Activity :: Go line by line through the data below and count those with the string "pour". Give the number only.

Provided material ::

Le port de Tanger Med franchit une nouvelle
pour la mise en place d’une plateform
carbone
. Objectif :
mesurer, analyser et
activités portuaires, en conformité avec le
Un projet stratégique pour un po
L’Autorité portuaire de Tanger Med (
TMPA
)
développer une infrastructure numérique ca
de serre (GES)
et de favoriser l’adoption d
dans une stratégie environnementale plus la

* * *

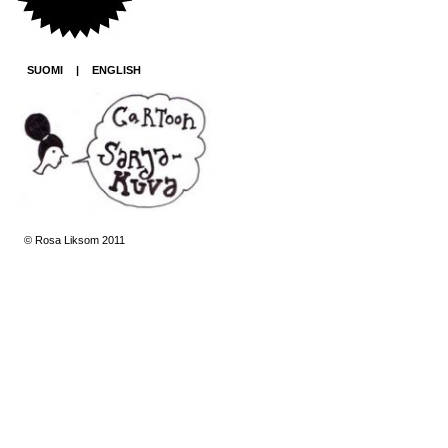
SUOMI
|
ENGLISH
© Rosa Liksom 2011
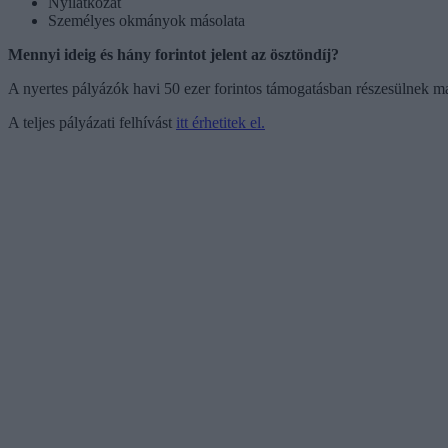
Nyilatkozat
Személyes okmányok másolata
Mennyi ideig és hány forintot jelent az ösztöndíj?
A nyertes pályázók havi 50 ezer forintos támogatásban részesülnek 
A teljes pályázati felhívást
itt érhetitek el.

Result of the exercise :: 2